Why do we remember Blossom Dearie? A supper-club singer and pianist, a pure product of the 1950s with a Village haircut, an average piano style and a voice reminiscent of of a brassy Fred Astaire’s, she demonstrated over the years an unshakable commitment to lightweight material and the French language.

Just one Blossom Dearie song, or even two, fails to convince. Why did her name end up famous when so many of her colleagues in the Paris or New York clubs receded into obscurity?

She may have shared Mel Tormé and Sammy Davis, Jr.’s affinity and enthusiasm for bad material, but surely their superior technical skill and A-list friends (Judy Garland, Sinatra) elevate them far beyond the supper clubs?

Why have we forgotten Ruth Price and Lucy Reed, but remember Blossom? And what makes her 1956 Verve debut, Blossom Dearie, so great?

Her voice, first of all. It holds an innocence that makes her reading of the smirking, spunky lines of ”Everything I’ve Got” even punchier, and a guileless enthusiasm that somehow redeems songs like ”Comment Allez-Vous,” one of the three French songs on the record (”It Might As Well Be Spring” is sung in an American-accented French which belies her fluency).

Is it great jazz? Maybe not. Blossom’s Wikipedia page tells us that she often recorded in the bebop idiom, a laughable claim. Despite being married to Belgian tenorman/flautist Bobby Jaspar, an original improviser styled after Coltrane, until his early death in 1963, her own playing is decidedly background music, though it has its moments (the instrumental ”More Than You Know” is supremely tasteful).
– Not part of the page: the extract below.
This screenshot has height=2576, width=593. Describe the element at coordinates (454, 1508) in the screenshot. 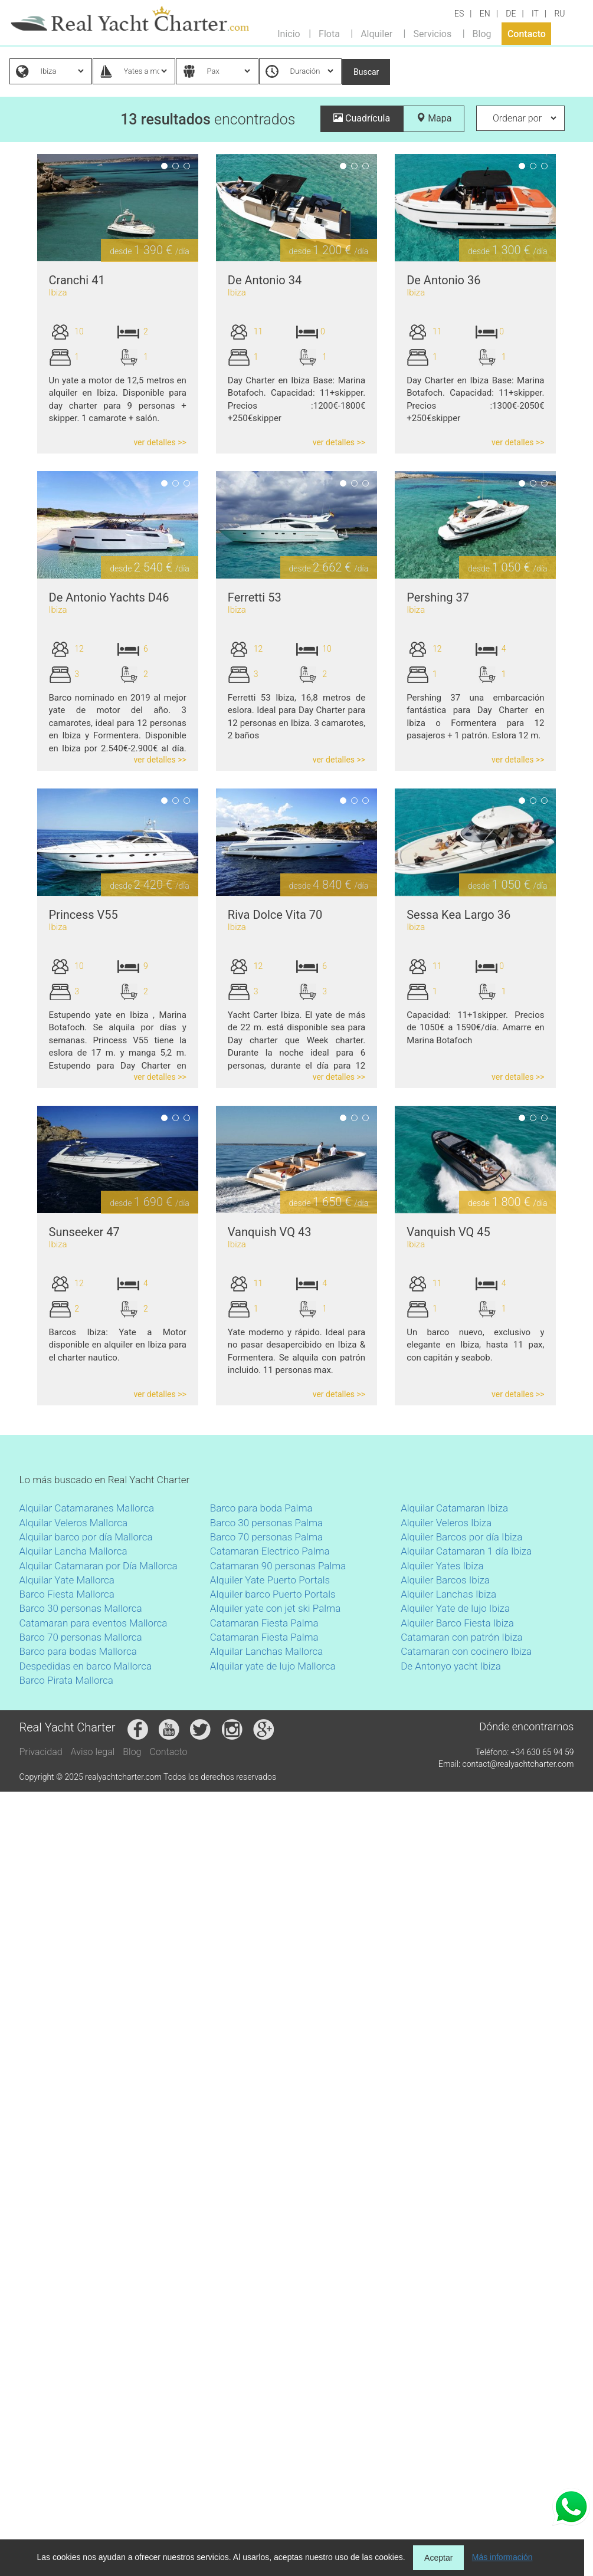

Her singing, too, occupies a no-man’s-land of style. Its amateurish beauty could be likened to Chet Baker’s, but Baker’s readings were – for all their beauty – flat and dead; bandmates have described him as an idiot savant, not absorbing a single lyric beyond its note on the page. The only voice I’ve heard that comes close is Fred Astaire’s; not Astaire at his peak, but Astaire in 1952 with Ellis, Brown, Oscar Peterson and Alvin Stoller. His voice is thinly confident, nearing the realm of singers but always remaining conversational. Dearie is stronger here, but that conversational quality exists, as does the charm. She even sings an Astaire flagship tune, ”I Won’t Dance.”

The standout track, for me, is ”Thou Swell.” It shows Dearie’s voice at its best; threatening to slide off-key but never quite taking the plunge, devoid of vibrato, girlish but wise. Its casualness is not studied, and its amateurishness only enhances its beauty; like Mary Tyler Moore on The Dick Van Dyke Show, Blossom’s voice was something true to life, and that made it all the more unreachable. The arrangement is perfect, well executed but with rounded edges.

Blossom Dearie is, at heart, dinner music without dinner, background music with the foreground removed. Its continental aspirations, silly songs, and lightfooted approach may seem a bit dated now, but the voice that sing it all has aged gracefully; supper-club music it maybe be, but I’ve never wished I had the supper-club between me and that music. It’s a testament to that something, whatever it is, that makes us remember Blossom Dearie.